Monitoring neuroaxonal loss in multiple sclerosis is an important objective to study the pathogenesis and response to treatment of the disease. The release of neurofilaments is a potential surrogate biomarker of neurodegeneration. One route to explore this aspect further is through the use of animal models that have well-defined, and predictable, disease courses.
The release of neurofilaments into plasma (blood) across the course of relapsing-remitting and secondary progressive experimental autoimmune encephalomyelitis in mice was assessed.
It was found that there was an immediate release in neurofilaments into the blood following the initial paralytic attack.
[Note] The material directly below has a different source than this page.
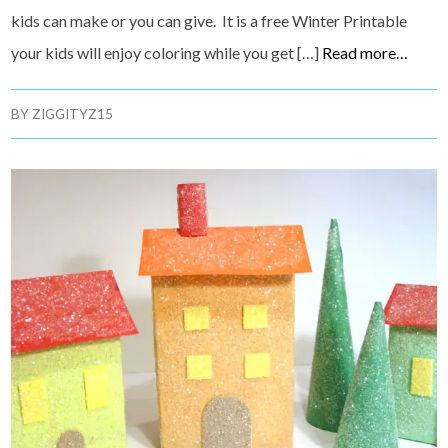
kids can make or you can give. It is a free Winter Printable
your kids will enjoy coloring while you get […]
Read more…
BY
ZIGGITYZ15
Neurofilament release was continuous in relapse and remission but returned towards baseline in chronic disease, as animals entered the slowly developing post-relapsing progressive phase of the disease.
In contrast neurofilament levels increased dramatically as neurodegeneration and clinical disease occurred in the G93A SOD1 transgenic model of amyotrophic lateral sclerosis.
These data further support neurofilament levels as a good surrogate measure of neurodegeneration and their potential use as a surrogate endpoint in neuroprotective studies.
Green colour shows the neurofilament as an internal protein of the nerve. Red = glial cells
Progression of clinical disease occurs too slowly to undertake lots of clinicalt trials based on clinical features. Therefore we have we have been seeking indicators of disease worsening that can change quicker than clinical disability and so we could use those outcomes as surrogates to show disease activity. One thing we have found is neurofilament.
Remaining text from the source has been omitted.